▶ [Data supplied]
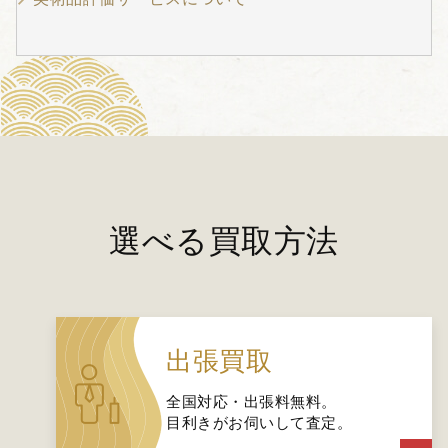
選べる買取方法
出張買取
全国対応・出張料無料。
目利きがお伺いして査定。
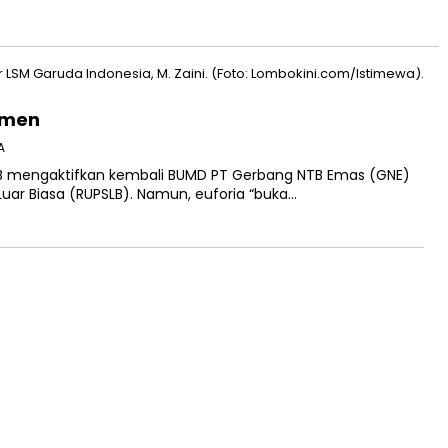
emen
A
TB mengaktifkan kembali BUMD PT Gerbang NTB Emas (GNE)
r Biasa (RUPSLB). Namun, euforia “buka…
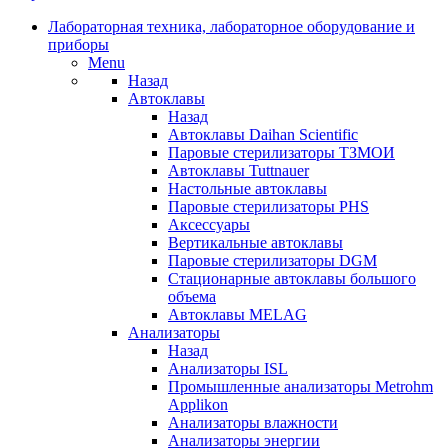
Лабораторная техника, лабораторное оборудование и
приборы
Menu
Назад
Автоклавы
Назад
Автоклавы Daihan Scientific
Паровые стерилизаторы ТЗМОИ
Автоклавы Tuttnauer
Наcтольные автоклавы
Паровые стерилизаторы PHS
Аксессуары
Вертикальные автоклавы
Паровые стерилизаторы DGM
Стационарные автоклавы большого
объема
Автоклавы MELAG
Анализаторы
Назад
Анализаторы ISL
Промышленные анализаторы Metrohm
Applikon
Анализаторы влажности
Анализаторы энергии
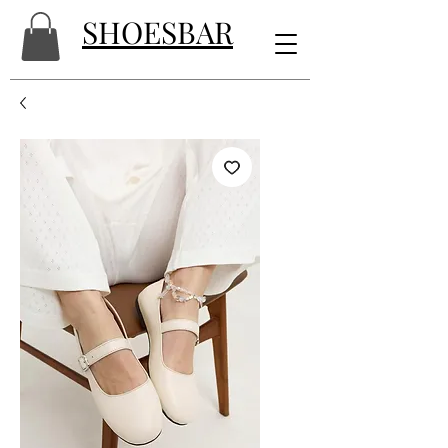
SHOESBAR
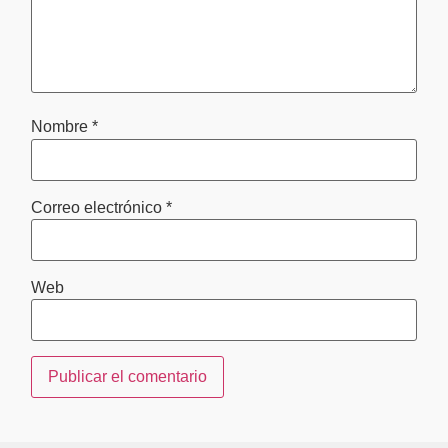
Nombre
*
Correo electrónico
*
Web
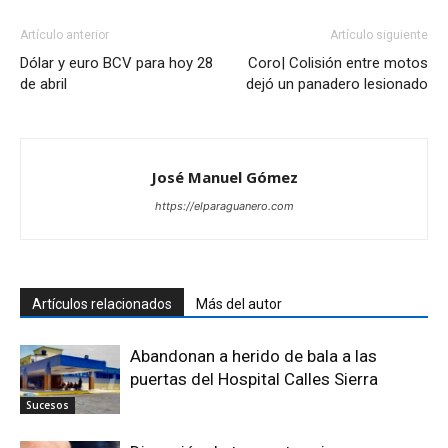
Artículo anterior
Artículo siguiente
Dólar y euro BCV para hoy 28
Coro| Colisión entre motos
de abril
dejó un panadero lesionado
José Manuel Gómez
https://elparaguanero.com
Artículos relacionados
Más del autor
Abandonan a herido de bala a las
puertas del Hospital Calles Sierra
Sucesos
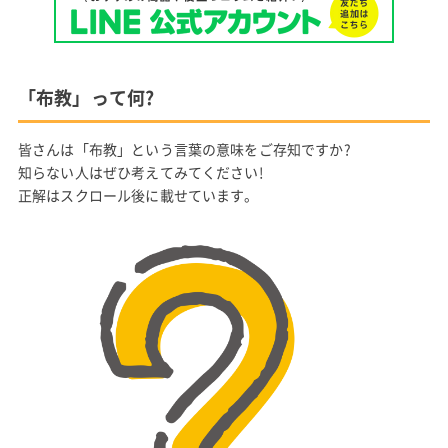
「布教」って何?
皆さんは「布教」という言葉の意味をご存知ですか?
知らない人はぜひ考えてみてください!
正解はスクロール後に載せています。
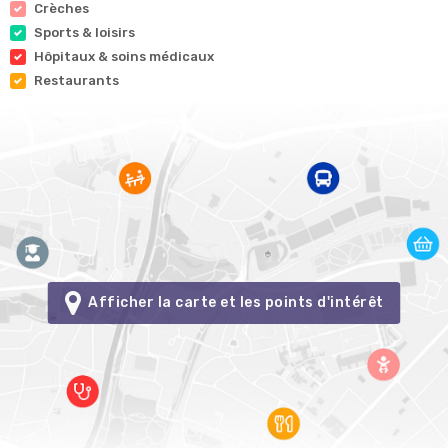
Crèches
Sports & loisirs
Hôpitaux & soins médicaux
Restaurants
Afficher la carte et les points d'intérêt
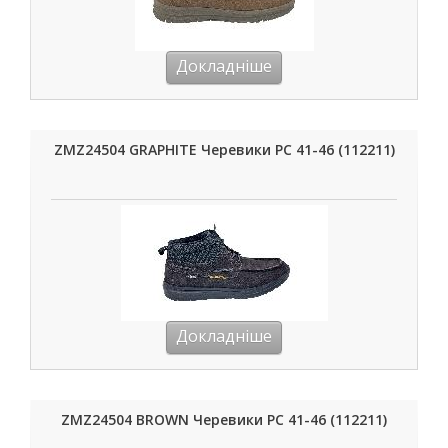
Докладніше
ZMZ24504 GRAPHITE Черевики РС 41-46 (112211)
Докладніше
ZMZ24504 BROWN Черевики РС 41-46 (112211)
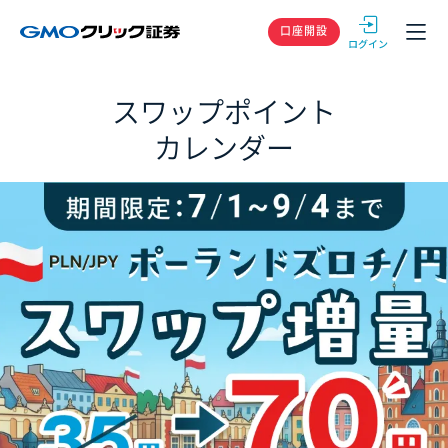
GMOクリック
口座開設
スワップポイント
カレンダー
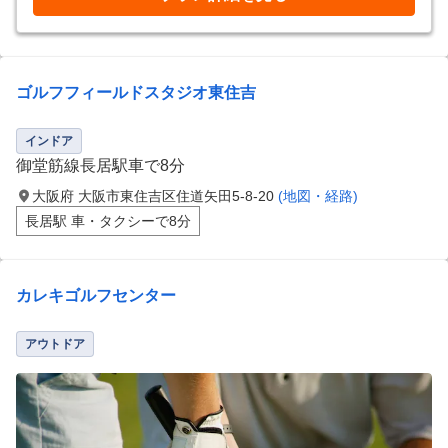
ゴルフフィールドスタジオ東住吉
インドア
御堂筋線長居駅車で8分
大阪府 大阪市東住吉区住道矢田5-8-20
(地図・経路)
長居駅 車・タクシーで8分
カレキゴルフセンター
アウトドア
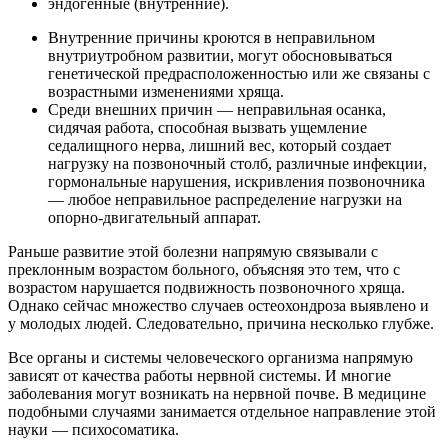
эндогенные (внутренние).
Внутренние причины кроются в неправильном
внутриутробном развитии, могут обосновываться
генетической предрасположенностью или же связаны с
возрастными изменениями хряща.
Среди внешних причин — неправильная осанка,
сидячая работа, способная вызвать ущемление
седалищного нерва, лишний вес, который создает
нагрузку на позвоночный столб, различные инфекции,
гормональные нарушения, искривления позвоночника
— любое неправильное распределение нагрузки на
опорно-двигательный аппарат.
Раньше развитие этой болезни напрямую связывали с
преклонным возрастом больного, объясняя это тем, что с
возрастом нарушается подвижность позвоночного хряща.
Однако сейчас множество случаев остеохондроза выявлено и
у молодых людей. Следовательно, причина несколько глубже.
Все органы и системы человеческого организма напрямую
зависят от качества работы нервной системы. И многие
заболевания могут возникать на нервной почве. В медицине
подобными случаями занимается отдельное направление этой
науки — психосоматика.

▶ [Exercise goal] Copy down each line in the entries that has the word "этой".

▶ [Exercise answer]
Раньше развитие этой болезни напрямую связывали с
подобными случаями занимается отдельное направление этой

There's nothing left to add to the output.